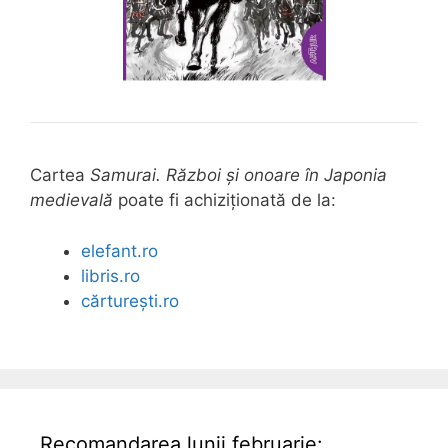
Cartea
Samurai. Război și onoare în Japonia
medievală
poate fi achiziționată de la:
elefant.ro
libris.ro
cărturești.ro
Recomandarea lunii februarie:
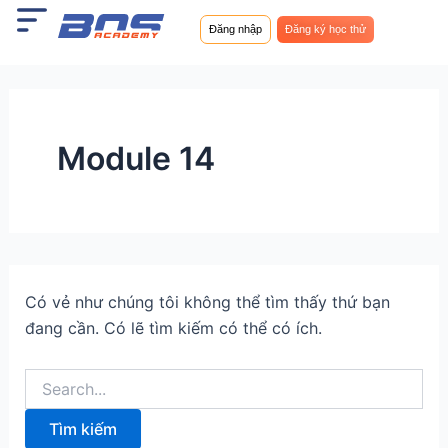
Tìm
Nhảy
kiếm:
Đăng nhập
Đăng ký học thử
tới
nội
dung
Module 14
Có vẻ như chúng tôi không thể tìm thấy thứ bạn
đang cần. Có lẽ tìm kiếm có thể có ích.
...
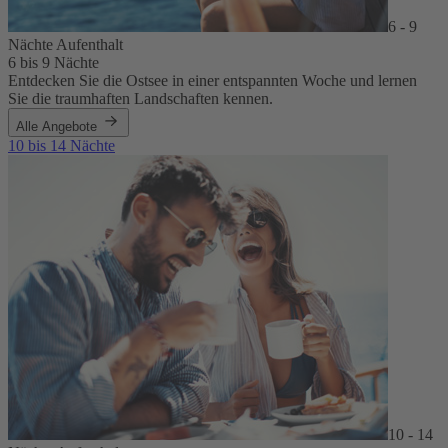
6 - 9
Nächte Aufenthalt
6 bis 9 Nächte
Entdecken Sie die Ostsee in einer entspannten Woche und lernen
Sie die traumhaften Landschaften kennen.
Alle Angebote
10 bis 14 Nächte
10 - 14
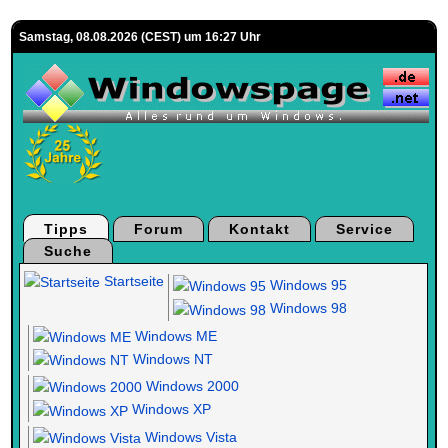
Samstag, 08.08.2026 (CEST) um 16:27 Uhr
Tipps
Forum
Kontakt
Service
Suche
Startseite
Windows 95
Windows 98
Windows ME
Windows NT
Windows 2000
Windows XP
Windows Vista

WORK INSTRUCTION: From the records above, write out exactly the lines that begin at the line with "Sie die traumhaften Landschaften kennen." and end at the line with "Windows Vista". Pictures must not appear in the output.

WRITTEN SOLUTION:
Sie die traumhaften Landschaften kennen.
Alle Angebote
10 bis 14 Nächte
10 - 14
Samstag, 08.08.2026 (CEST) um 16:27 Uhr
Tipps
Forum
Kontakt
Service
Suche
Startseite
Windows 95
Windows 98
Windows ME
Windows NT
Windows 2000
Windows XP
Windows Vista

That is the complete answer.